Source records:
--- START ---
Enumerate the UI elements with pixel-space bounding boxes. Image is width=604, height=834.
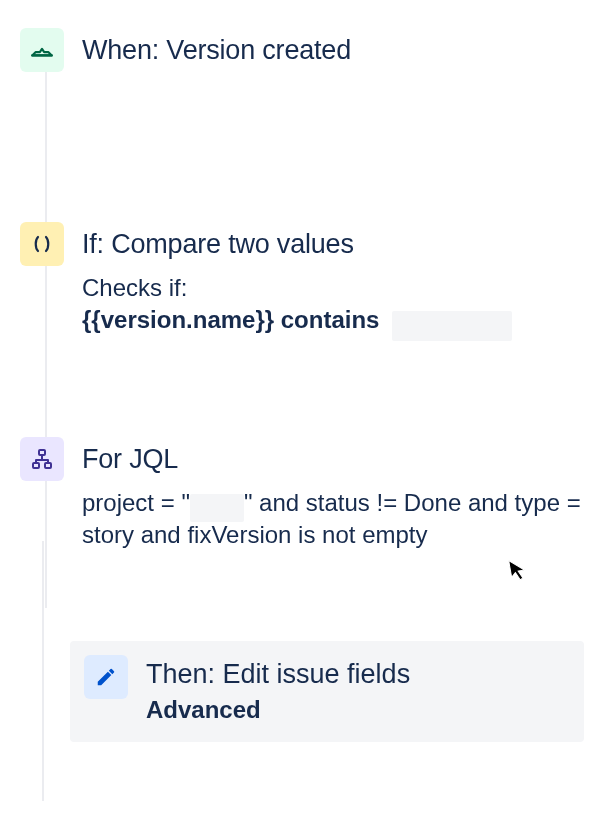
trigger-node[interactable]: When: Version created <box>20 28 584 72</box>
condition-icon <box>20 222 64 266</box>
action-icon <box>84 655 128 699</box>
condition-description: Checks if: {{version.name}} contains <box>82 272 584 337</box>
action-node[interactable]: Then: Edit issue fields Advanced <box>70 641 584 742</box>
condition-title: If: Compare two values <box>82 228 584 262</box>
redacted-project <box>190 494 244 522</box>
branch-title: For JQL <box>82 443 584 477</box>
redacted-value <box>392 311 512 341</box>
branch-icon <box>20 437 64 481</box>
action-title: Then: Edit issue fields <box>146 659 410 690</box>
action-subtitle: Advanced <box>146 696 410 724</box>
cursor-icon <box>508 557 531 590</box>
trigger-title: When: Version created <box>82 34 584 68</box>
branch-jql: project = "" and status != Done and type… <box>82 487 584 552</box>
branch-node[interactable]: For JQL project = "" and status != Done … <box>20 437 584 552</box>
trigger-icon <box>20 28 64 72</box>
condition-node[interactable]: If: Compare two values Checks if: {{vers… <box>20 222 584 337</box>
--- END ---
Exercise prompt:
Reproduce every line above word for word; no images.

Reply:
Enumerate the UI elements with pixel-space bounding boxes. Image is width=604, height=834.
trigger-node[interactable]: When: Version created <box>20 28 584 72</box>
condition-icon <box>20 222 64 266</box>
action-icon <box>84 655 128 699</box>
condition-description: Checks if: {{version.name}} contains <box>82 272 584 337</box>
action-node[interactable]: Then: Edit issue fields Advanced <box>70 641 584 742</box>
condition-title: If: Compare two values <box>82 228 584 262</box>
redacted-project <box>190 494 244 522</box>
branch-title: For JQL <box>82 443 584 477</box>
redacted-value <box>392 311 512 341</box>
branch-icon <box>20 437 64 481</box>
action-title: Then: Edit issue fields <box>146 659 410 690</box>
action-subtitle: Advanced <box>146 696 410 724</box>
cursor-icon <box>508 557 531 590</box>
trigger-title: When: Version created <box>82 34 584 68</box>
branch-jql: project = "" and status != Done and type… <box>82 487 584 552</box>
branch-node[interactable]: For JQL project = "" and status != Done … <box>20 437 584 552</box>
trigger-icon <box>20 28 64 72</box>
condition-node[interactable]: If: Compare two values Checks if: {{vers… <box>20 222 584 337</box>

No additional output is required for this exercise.